DATA FOR THIS TASK =>

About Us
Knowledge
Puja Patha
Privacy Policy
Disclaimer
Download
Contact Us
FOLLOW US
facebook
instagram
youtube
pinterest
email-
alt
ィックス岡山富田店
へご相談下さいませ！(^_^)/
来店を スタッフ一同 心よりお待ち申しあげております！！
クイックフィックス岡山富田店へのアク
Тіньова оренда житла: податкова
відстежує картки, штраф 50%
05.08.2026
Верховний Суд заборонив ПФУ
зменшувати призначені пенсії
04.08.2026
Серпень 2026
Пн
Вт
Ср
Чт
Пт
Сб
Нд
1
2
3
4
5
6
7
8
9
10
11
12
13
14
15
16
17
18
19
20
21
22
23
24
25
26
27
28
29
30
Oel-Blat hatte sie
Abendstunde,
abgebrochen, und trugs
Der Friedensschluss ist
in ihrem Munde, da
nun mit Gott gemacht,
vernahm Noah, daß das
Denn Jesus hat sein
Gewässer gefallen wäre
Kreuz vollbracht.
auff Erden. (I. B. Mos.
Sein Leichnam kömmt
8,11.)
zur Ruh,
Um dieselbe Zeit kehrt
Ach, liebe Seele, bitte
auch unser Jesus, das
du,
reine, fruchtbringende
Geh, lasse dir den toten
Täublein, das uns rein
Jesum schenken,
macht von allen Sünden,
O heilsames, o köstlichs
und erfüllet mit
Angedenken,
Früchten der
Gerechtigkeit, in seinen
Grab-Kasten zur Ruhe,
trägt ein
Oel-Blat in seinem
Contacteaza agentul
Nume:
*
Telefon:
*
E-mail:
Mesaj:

==

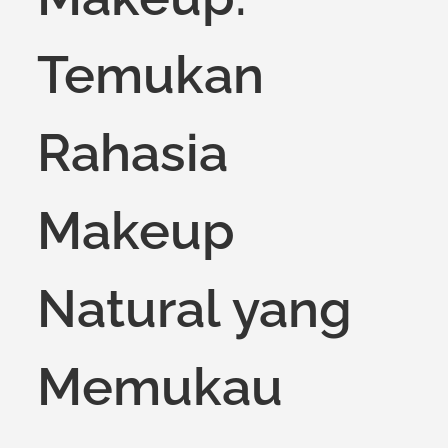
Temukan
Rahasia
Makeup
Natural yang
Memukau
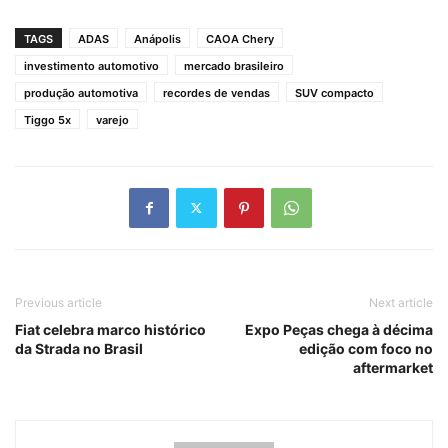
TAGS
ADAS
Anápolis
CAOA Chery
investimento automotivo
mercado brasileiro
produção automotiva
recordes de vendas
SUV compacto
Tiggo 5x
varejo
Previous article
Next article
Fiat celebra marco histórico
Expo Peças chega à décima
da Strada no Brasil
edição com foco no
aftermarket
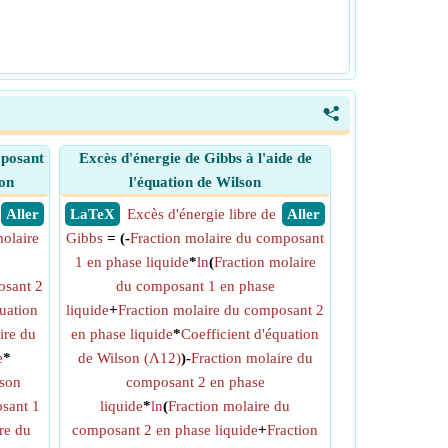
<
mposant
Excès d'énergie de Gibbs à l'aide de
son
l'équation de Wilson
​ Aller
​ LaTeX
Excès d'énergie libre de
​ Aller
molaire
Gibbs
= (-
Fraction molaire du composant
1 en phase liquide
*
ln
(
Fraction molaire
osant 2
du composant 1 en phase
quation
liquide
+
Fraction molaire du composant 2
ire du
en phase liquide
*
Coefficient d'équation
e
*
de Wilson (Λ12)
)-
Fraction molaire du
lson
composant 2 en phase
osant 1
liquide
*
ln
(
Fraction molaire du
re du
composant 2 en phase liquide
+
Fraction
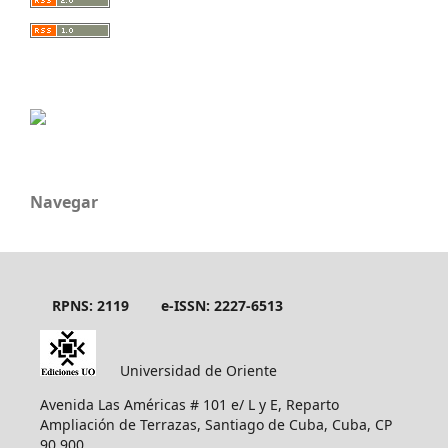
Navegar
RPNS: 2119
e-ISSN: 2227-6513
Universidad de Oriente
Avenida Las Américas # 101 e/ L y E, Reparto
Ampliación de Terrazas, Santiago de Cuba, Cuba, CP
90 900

---

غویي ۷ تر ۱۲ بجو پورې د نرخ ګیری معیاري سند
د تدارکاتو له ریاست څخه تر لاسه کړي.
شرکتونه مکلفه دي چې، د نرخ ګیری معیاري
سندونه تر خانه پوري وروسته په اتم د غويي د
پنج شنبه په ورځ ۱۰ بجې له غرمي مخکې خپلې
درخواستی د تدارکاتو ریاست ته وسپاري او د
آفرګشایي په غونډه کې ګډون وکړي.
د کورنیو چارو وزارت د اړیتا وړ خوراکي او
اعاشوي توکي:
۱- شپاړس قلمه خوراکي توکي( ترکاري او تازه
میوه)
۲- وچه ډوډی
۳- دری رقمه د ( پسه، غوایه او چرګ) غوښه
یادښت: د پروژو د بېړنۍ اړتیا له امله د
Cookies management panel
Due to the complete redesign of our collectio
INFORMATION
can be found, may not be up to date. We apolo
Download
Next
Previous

WHAT YOU WILL DO => Every line in the records above with "molaire" in it adds one to the count; give that count and nothing else.

SOLVED EXERCISE => 6